Staver told USNI News that his legal ministry is planning to take additional legal action over the reassignment, but there is no set timeline.
It is not clear if vaccination status was the Navy’s only consideration when reassigning the commanding officer.
The Navy sought to remove the commanding officer from the East Coast-based destroyer after losing confidence in his ability to lead, Brandon wrote in his declarations, submitted in the case.
The loss of confidence came after the commanding officer failed to follow a lawful order after his religious waiver request was denied, according to Brandon’s declaration.
“A commanding officer who cannot adhere to military orders has forever lost the ability to instill a culture of good order and discipline in their crew,” according to the declaration. “This will inevitably lead to the breakdown of basic principles of training, safety and seamanship and could have tragic consequences at any moment but especially when the vessel is underway at sea.”
Brandon wrote in a second declaration he also lost trust in confidence in the commanding officer after he failed to get tested for COVID-19 immediately after showing symptoms and for not informing Brandon about leaving the area.
In the declaration, Brandon said that the commanding officer reported to work for two days despite having COVID-19 symptoms and not getting tested. Brandon sent the commanding officer a letter of instruction noting the concerns and included corrective actions.
The commanding officer also asked for leave in early February 2022, which he told Brandon was for spending time with family, according to the commodore’s declaration, dated Feb. 9, 2022.
However, Brandon learned that the commanding officer left Virginia to testify in Tampa, Fla., for his lawsuit.
“Based on that fact, and the three opportunities Plaintiff Navy Commander had to notify me that he was traveling out of area, I believe that Plaintiff Navy Commander intentionally misled me,” Brandon wrote in the declaration. “This is cause alone for removal of Command. If I cannot trust the Commanding Officer of a guided-missile destroyer to honestly appraise me of his whereabouts, I cannot trust him with command of the ship or her crew.”
Brandon also wrote that due to where the commanding officer flew, he would need to go through a five-day restriction of movement period.

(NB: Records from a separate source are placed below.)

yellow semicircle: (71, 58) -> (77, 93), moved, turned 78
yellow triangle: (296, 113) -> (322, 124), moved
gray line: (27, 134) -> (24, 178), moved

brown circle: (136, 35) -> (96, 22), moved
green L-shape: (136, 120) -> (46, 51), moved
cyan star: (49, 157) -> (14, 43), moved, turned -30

The commanding officer did not fill out the proper risk assessment paperwork or discuss a plan with his executive officer for what would happen with that ship, which is in basic phase, during that time, according to Brandon’s declarations.

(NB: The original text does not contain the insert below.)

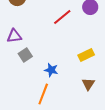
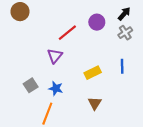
purple triangle: (14, 36) -> (55, 56), moved, turned -42
gray square: (25, 55) -> (31, 85), moved

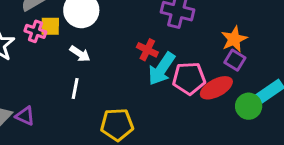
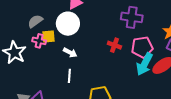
cyan arrow: (162, 69) -> (144, 64), moved
pink pentagon: (189, 78) -> (142, 47), moved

“In light of the foregoing, I do not trust Plaintiff Navy Commander with the lives of our Sailors,” Brandon wrote in his second declaration. “In my professional judgment, I cannot leave him in Command of a Navy warship, regardless of his vaccination status or religious exemption request.”
The commanding officer testified again in his case on March 10. He testified that he received a subpoena to appear in court and that he went through the appropriate steps to get leave, according to a hearing transcript.
During that hearing, the commanding officer said that he notified his department heads, executive officer and command master chief that he would be gone for a week, out of the area, in February. He also told his executive officer that he would be going to Tampa for legal matters.
In his declaration, Mast writes it is a new policy preventing unvaccinated sailors going underway. However, it is not a new policy, but one laid out in NAVADMIN 256/21, which was published in November 2021.
“Navy service members who are not vaccinated, regardless of exemption status, may be temporarily reassigned with concurrence of the first flag officer in the administrative chain of command based on operational readiness and mission requirements,” according to the NAVADMIN.
The Navy previously said those with exemptions for the vaccine could have their positions limited due to being unprotected against COVID-19, USNI News previously reported.